Gov’t to fine-tune ‘Trabaho’ bill
The Department of Trade and Industry (DTI) is in talks with the Department of Finance (DOF) to fine-tune some provisions in the so-called “Trabaho” bill, and ensure it would have only “minimal risk.”
Trade and Industry Secretary Ramon Lopez told reporters last week that they both wanted to have a unified approach on the issue, in response to the backlash the tax package had received from various affected agencies and stakeholders.
This developed as Congress resumes its session today, putting the spotlight again on how the senators would see the Tax Reform for Attracting Better and High-quality Opportunities (Trabaho) bill.
The Trabaho bill seeks to lower the corporate income tax in the country, but at the same time rationalize the incentives offered to investors. The latter part is seen to adversely affect economic zones, many of which house foreign companies that export to other countries.
“Let’s just say [the talks] are ongoing. We don’t want to discuss the details because that’s really part of the internal government discussions on how we can craft and fine-tune the provisions of the Trabaho bill,” he said.
With a number of senators seeking reelection, it remains to be seen how the warnings of business groups against massive job losses would affect the chances of the tax package being passed this year.
Otherwise, the bill would be delayed, likely dealing a major blow to the Duterte administration’s plans.
Lopez claimed that their talks with the DOF have been going on from the start. He said this conversation came as the government heard comments of the various stakeholders.
However, it was not clear why the DTI only considered to tweak the bill now, especially after it was already passed in the House of Representatives despite the reservations raised by different industries such as the business process outsourcing sector.
Before this, Lopez often dismissed the concerns raised against the bill, even when its own attached agency—the Philippine Economic Zone Authority—had been very vocal about its impact on ecozone locators.
It was the DTI which reached out to DOF to fine-tune the bill and make sure it will only have a “minimal risk,” he said.

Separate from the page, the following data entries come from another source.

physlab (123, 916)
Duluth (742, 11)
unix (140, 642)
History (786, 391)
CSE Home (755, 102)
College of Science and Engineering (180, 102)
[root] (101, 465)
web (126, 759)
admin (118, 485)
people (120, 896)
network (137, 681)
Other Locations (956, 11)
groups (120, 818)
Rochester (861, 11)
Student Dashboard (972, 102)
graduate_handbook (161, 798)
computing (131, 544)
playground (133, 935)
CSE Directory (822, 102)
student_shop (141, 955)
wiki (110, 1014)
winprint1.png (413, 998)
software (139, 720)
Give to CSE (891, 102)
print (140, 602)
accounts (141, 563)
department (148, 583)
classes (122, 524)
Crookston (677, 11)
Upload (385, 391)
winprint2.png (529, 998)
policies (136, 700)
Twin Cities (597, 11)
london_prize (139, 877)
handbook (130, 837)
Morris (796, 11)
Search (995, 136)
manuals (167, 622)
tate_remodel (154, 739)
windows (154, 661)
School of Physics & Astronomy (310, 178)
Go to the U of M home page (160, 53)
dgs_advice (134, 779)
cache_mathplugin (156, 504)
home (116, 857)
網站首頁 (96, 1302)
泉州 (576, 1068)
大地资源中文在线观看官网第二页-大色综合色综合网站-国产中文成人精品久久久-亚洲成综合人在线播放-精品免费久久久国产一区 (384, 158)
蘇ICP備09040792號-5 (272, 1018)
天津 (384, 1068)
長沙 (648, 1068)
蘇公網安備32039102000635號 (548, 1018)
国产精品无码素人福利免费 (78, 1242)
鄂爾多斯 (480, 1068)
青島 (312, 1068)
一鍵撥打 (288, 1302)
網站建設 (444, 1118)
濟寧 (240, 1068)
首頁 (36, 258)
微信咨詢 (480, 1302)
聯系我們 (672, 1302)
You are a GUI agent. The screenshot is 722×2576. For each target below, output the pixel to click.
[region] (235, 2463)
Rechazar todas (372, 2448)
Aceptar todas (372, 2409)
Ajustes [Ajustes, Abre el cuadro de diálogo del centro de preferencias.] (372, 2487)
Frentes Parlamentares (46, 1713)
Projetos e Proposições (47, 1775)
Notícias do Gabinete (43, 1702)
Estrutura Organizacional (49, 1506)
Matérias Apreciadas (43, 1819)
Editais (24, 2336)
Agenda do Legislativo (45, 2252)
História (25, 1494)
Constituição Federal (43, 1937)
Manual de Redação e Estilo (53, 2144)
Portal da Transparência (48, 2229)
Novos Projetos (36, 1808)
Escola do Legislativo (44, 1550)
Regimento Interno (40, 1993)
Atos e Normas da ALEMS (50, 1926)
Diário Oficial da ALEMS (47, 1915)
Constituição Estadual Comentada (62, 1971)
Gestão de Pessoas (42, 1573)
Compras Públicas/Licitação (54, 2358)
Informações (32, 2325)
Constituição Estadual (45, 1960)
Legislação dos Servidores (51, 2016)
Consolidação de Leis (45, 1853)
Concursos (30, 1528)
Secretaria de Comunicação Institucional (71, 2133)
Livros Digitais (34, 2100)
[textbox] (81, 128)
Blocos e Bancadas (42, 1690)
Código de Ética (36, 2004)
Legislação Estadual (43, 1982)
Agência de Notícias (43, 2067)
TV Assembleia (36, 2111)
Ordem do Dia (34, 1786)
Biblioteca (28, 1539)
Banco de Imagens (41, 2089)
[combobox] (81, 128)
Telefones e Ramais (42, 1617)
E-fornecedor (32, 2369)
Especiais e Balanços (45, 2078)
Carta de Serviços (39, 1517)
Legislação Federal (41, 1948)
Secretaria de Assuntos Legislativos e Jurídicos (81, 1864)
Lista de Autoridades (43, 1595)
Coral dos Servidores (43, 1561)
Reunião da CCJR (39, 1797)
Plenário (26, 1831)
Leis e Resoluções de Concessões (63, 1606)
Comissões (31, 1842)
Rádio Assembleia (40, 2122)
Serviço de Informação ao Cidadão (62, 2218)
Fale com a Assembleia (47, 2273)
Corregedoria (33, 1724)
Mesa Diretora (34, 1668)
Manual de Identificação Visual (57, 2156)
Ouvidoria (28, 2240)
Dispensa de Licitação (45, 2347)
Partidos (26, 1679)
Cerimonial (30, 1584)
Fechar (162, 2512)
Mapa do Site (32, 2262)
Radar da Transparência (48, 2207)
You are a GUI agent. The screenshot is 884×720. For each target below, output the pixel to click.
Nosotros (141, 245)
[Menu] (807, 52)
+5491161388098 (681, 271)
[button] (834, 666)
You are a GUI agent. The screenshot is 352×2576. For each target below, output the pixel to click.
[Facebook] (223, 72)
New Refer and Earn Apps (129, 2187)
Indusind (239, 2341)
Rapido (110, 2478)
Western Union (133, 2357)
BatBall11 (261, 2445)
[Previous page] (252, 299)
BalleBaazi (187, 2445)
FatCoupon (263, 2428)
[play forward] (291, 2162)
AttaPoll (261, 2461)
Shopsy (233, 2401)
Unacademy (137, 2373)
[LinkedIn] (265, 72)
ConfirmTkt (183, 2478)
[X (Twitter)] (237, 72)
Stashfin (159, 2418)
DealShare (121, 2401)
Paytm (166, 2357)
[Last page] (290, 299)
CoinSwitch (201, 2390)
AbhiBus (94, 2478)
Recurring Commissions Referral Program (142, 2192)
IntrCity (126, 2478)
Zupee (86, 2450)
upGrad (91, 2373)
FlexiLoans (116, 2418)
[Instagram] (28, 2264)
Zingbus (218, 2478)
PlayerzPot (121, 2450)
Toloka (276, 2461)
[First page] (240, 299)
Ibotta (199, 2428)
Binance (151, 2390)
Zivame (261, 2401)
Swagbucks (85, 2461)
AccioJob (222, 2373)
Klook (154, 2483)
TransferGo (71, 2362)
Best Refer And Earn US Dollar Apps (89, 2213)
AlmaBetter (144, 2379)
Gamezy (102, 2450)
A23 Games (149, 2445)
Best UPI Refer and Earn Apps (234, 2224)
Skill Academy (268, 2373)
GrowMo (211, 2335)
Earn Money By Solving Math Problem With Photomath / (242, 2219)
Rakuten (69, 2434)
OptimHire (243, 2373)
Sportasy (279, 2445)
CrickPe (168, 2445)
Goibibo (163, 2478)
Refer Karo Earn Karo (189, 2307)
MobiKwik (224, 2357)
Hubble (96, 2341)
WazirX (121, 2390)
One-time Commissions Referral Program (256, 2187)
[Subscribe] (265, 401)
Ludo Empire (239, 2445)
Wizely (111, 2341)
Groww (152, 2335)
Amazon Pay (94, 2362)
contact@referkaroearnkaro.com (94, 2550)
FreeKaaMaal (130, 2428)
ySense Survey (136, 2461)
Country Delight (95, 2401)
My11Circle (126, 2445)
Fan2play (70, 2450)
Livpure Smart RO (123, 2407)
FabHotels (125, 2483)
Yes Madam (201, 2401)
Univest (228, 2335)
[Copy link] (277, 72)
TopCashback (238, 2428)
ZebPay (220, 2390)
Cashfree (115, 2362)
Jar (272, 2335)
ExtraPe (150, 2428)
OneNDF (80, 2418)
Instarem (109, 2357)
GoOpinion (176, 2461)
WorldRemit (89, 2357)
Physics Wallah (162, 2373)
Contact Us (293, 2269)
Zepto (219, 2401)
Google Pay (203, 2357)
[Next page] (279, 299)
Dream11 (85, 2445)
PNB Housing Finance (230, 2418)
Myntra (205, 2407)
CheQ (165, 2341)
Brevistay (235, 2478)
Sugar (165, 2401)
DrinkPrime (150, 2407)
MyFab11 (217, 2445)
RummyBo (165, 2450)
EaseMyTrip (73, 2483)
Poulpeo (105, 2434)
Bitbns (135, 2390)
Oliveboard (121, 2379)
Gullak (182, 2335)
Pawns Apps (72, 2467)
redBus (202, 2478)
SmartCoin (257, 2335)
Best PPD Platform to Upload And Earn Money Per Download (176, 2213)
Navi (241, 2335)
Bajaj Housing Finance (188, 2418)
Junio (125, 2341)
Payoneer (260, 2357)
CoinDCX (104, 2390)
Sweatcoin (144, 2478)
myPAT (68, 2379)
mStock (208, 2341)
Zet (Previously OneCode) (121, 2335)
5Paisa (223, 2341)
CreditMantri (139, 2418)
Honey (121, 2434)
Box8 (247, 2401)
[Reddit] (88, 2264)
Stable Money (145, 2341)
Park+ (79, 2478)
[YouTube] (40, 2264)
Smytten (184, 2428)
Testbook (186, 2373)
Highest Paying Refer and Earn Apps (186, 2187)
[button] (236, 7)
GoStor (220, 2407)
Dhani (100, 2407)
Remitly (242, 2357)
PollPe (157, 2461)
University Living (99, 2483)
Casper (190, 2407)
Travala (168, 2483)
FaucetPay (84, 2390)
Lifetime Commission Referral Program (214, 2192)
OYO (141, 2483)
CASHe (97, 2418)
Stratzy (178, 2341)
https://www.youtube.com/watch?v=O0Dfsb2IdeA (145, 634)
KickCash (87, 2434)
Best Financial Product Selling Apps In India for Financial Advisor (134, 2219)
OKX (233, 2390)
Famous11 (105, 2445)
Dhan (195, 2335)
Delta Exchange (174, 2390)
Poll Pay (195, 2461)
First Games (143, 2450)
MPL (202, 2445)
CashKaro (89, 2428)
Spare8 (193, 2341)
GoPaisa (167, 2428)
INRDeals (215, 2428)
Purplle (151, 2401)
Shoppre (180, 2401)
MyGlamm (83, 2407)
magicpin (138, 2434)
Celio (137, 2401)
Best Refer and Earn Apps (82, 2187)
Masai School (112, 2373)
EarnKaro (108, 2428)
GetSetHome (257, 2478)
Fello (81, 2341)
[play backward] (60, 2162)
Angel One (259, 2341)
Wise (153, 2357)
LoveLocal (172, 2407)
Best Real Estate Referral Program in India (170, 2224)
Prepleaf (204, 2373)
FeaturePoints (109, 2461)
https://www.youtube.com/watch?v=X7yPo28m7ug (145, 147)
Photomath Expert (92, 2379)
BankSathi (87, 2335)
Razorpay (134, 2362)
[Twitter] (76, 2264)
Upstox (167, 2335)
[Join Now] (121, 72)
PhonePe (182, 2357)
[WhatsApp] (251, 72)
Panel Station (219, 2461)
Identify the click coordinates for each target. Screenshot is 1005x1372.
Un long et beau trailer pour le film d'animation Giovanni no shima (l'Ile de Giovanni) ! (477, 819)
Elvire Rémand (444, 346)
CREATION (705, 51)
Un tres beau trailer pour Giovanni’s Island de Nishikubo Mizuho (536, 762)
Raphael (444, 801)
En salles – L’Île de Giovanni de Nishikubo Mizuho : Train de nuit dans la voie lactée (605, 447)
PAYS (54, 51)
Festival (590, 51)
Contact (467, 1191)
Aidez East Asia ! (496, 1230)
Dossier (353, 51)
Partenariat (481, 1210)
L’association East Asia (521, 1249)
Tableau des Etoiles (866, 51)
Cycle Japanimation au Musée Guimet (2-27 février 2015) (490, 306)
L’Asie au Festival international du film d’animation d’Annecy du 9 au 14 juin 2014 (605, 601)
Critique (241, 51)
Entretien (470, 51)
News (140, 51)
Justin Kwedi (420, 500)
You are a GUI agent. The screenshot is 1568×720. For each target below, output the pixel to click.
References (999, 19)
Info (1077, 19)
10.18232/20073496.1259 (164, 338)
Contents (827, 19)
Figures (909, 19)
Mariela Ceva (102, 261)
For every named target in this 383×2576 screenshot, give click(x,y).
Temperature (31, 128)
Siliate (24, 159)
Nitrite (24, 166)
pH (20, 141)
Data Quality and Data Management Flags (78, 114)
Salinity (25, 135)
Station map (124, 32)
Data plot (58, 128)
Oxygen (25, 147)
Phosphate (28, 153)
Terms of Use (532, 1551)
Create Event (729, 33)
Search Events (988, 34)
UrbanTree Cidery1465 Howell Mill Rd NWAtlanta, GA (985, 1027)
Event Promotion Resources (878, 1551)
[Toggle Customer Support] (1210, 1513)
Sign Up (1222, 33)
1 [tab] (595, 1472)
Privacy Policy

But the DOF would have the final say on whether or not there would even be a compromise, he added.
According to a document seen by reporters, some of these proposed changes included longer tax perks as well as a longer transition period for the 5-percent gross income earned tax.
Lopez said he was still hoping that the bill would be passed this year, noting that it would give new investors certainty over the tax perks to be made available to them.